TASK DETAILS:
Among the lines of the records below, copy those that hold the word "Szene".

DATA EXTRACTS:
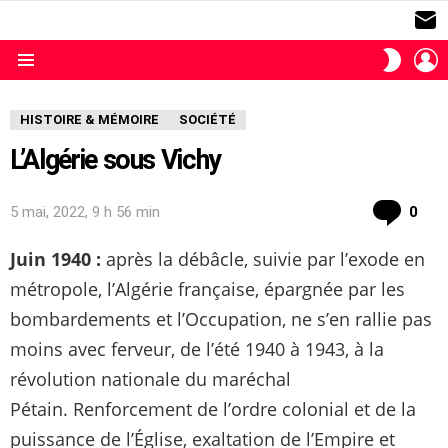
S
L
SWITC
SKIN
Menu
HISTOIRE & MÉMOIRE
SOCIÉTÉ
L’Algérie sous Vichy
com
5 mai, 2022, 9 h 56 min
0
Juin 1940 :
après la débâcle, suivie par l’exode en
métropole, l’Algérie française, épargnée par les
bombardements et l’Occupation, ne s’en rallie pas
moins avec ferveur, de l’été 1940 à 1943, à la
révolution nationale du maréchal
Pétain. Renforcement de l’ordre colonial et de la
puissance de l’Église, exaltation de l’Empire et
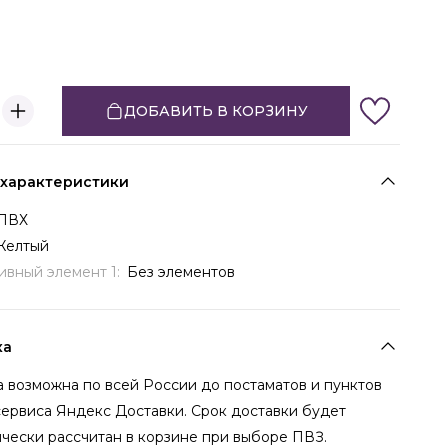
ДОБАВИТЬ В КОРЗИНУ
 характеристики
ПВХ
Желтый
ивный элемент 1:
Без элементов
ка
 возможна по всей России до постаматов и пунктов
сервиса Яндекс Доставки. Срок доставки будет
чески рассчитан в корзине при выборе ПВЗ.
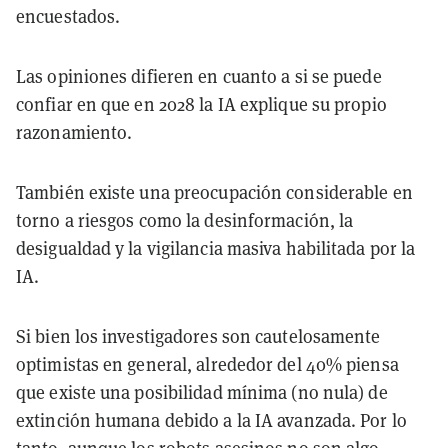
encuestados.
Las opiniones difieren en cuanto a si se puede
confiar en que en 2028 la IA explique su propio
razonamiento.
También existe una preocupación considerable en
torno a riesgos como la desinformación, la
desigualdad y la vigilancia masiva habilitada por la
IA.
Si bien los investigadores son cautelosamente
optimistas en general, alrededor del 40% piensa
que existe una posibilidad mínima (no nula) de
extinción humana debido a la IA avanzada. Por lo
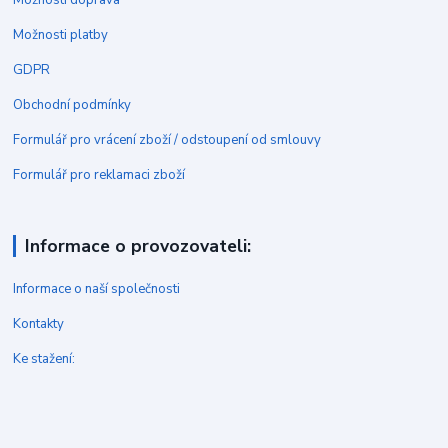
Možnosti doprava
Možnosti platby
GDPR
Obchodní podmínky
Formulář pro vrácení zboží / odstoupení od smlouvy
Formulář pro reklamaci zboží
Informace o provozovateli:
Informace o naší společnosti
Kontakty
Ke stažení:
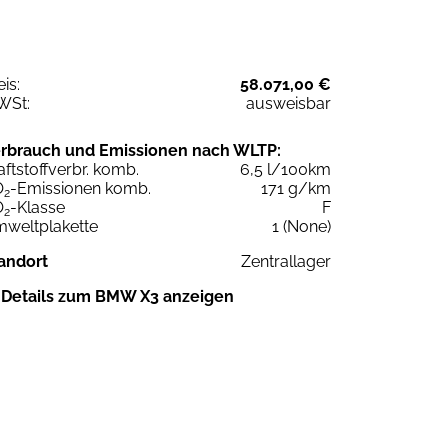
eis:
58.071,00 €
WSt:
ausweisbar
rbrauch und Emissionen nach WLTP:
aftstoffverbr. komb.
6,5 l/100km
O
-Emissionen komb.
171 g/km
2
O
-Klasse
F
2
weltplakette
1 (None)
andort
Zentrallager
Details zum BMW X3 anzeigen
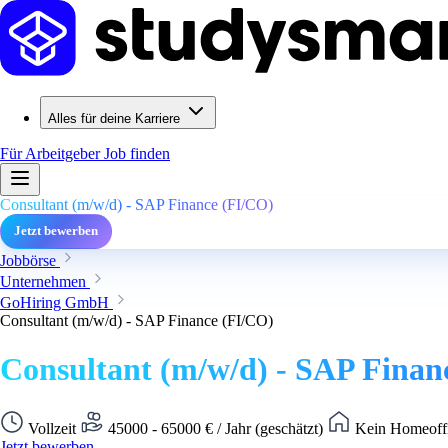
Alles für deine Karriere
Für Arbeitgeber
Job finden
Consultant (m/w/d) - SAP Finance (FI/CO)
Jetzt bewerben
Jobbörse
Unternehmen
GoHiring GmbH
Consultant (m/w/d) - SAP Finance (FI/CO)
Consultant (m/w/d) - SAP Finan
Vollzeit
45000 - 65000 € / Jahr (geschätzt)
Kein Homeoffi
Jetzt bewerben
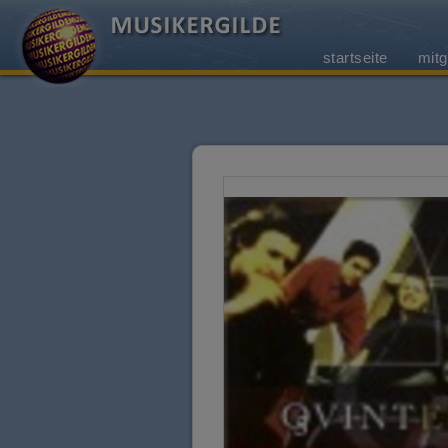
startseite
mitg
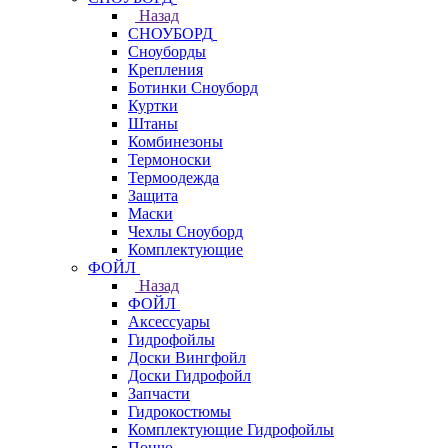
Назад
СНОУБОРД
Сноуборды
Крепления
Ботинки Сноуборд
Куртки
Штаны
Комбинезоны
Термоноски
Термоодежда
Защита
Маски
Чехлы Сноуборд
Комплектующие
ФОЙЛ
Назад
ФОЙЛ
Аксессуары
Гидрофойлы
Доски Вингфойл
Доски Гидрофойл
Запчасти
Гидрокостюмы
Комплектующие Гидрофойлы
Пончо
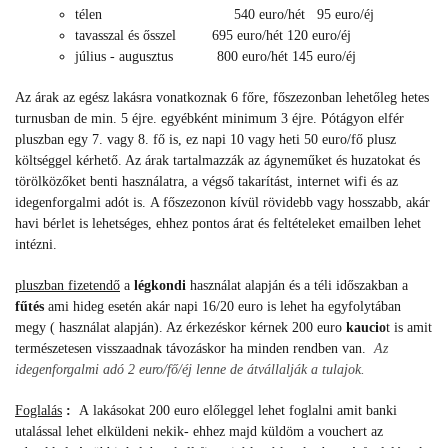
télen 540 euro/hét 95 euro/éj
tavasszal és ősszel 695 euro/hét 120 euro/éj
július - augusztus 800 euro/hét 145 euro/éj
Az árak az egész lakásra vonatkoznak 6 főre, főszezonban lehetőleg hetes
turnusban de min. 5 éjre. egyébként minimum 3 éjre. Pótágyon elfér
pluszban egy 7. vagy 8. fő is, ez napi 10 vagy heti 50 euro/fő plusz
költséggel kérhető. Az árak tartalmazzák az ágyneműket és huzatokat és
törölközőket benti használatra, a végső takarítást, internet wifi és az
idegenforgalmi adót is. A főszezonon kívül rövidebb vagy hosszabb, akár
havi bérlet is lehetséges, ehhez pontos árat és feltételeket emailben lehet
intézni.
pluszban fizetendő
a
légkondi
használat alapján és a téli időszakban a
fűtés
ami hideg esetén akár napi 16/20 euro is lehet ha egyfolytában
megy ( használat alapján). Az érkezéskor kérnek 200 euro
kaucio
t is amit
természetesen visszaadnak távozáskor ha minden rendben van.
Az
idegenforgalmi adó 2 euro/fő/éj lenne de átvállalják a tulajok.
Foglalás
:
A lakásokat 200 euro előleggel lehet foglalni amit banki
utalással lehet elküldeni nekik- ehhez majd küldöm a vouchert az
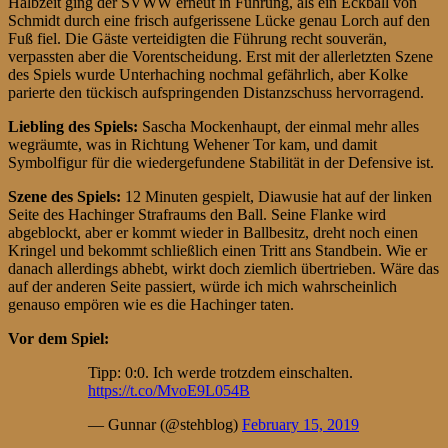
Halbzeit ging der SVWW erneut in Führung, als ein Eckball von
Schmidt durch eine frisch aufgerissene Lücke genau Lorch auf den
Fuß fiel. Die Gäste verteidigten die Führung recht souverän,
verpassten aber die Vorentscheidung. Erst mit der allerletzten Szene
des Spiels wurde Unterhaching nochmal gefährlich, aber Kolke
parierte den tückisch aufspringenden Distanzschuss hervorragend.
Liebling des Spiels:
Sascha Mockenhaupt, der einmal mehr alles
wegräumte, was in Richtung Wehener Tor kam, und damit
Symbolfigur für die wiedergefundene Stabilität in der Defensive ist.
Szene des Spiels:
12 Minuten gespielt, Diawusie hat auf der linken
Seite des Hachinger Strafraums den Ball. Seine Flanke wird
abgeblockt, aber er kommt wieder in Ballbesitz, dreht noch einen
Kringel und bekommt schließlich einen Tritt ans Standbein. Wie er
danach allerdings abhebt, wirkt doch ziemlich übertrieben. Wäre das
auf der anderen Seite passiert, würde ich mich wahrscheinlich
genauso empören wie es die Hachinger taten.
Vor dem Spiel:
Tipp: 0:0. Ich werde trotzdem einschalten.
https://t.co/MvoE9L054B
— Gunnar (@stehblog)
February 15, 2019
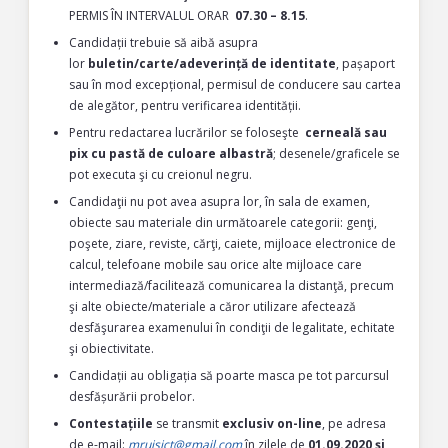
PERMIS ÎN INTERVALUL ORAR
07.30 – 8.15
.
Candidații trebuie să aibă asupra
lor
buletin/carte/adeverință de identitate
, pașaport
sau în mod excepțional, permisul de conducere sau cartea
de alegător, pentru verificarea identității.
Pentru redactarea lucrărilor se foloseşte
cerneală sau
pix cu pastă de culoare albastră
; desenele/graficele se
pot executa şi cu creionul negru.
Candidaţii nu pot avea asupra lor, în sala de examen,
obiecte sau materiale din următoarele categorii: genţi,
poşete, ziare, reviste, cărţi, caiete, mijloace electronice de
calcul, telefoane mobile sau orice alte mijloace care
intermediază/facilitează comunicarea la distanţă, precum
şi alte obiecte/materiale a căror utilizare afectează
desfăşurarea examenului în condiţii de legalitate, echitate
şi obiectivitate.
Candidații au obligația să poarte masca pe tot parcursul
desfășurării probelor.
Contestațiile
se transmit
exclusiv on-line
, pe adresa
de e-mail:
mruisjct@gmail.com
în zilele de
01.09.2020 și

SOLUTION FOR THIS EXERCISE:
verpassten aber die Vorentscheidung. Erst mit der allerletzten Szene
Szene des Spiels:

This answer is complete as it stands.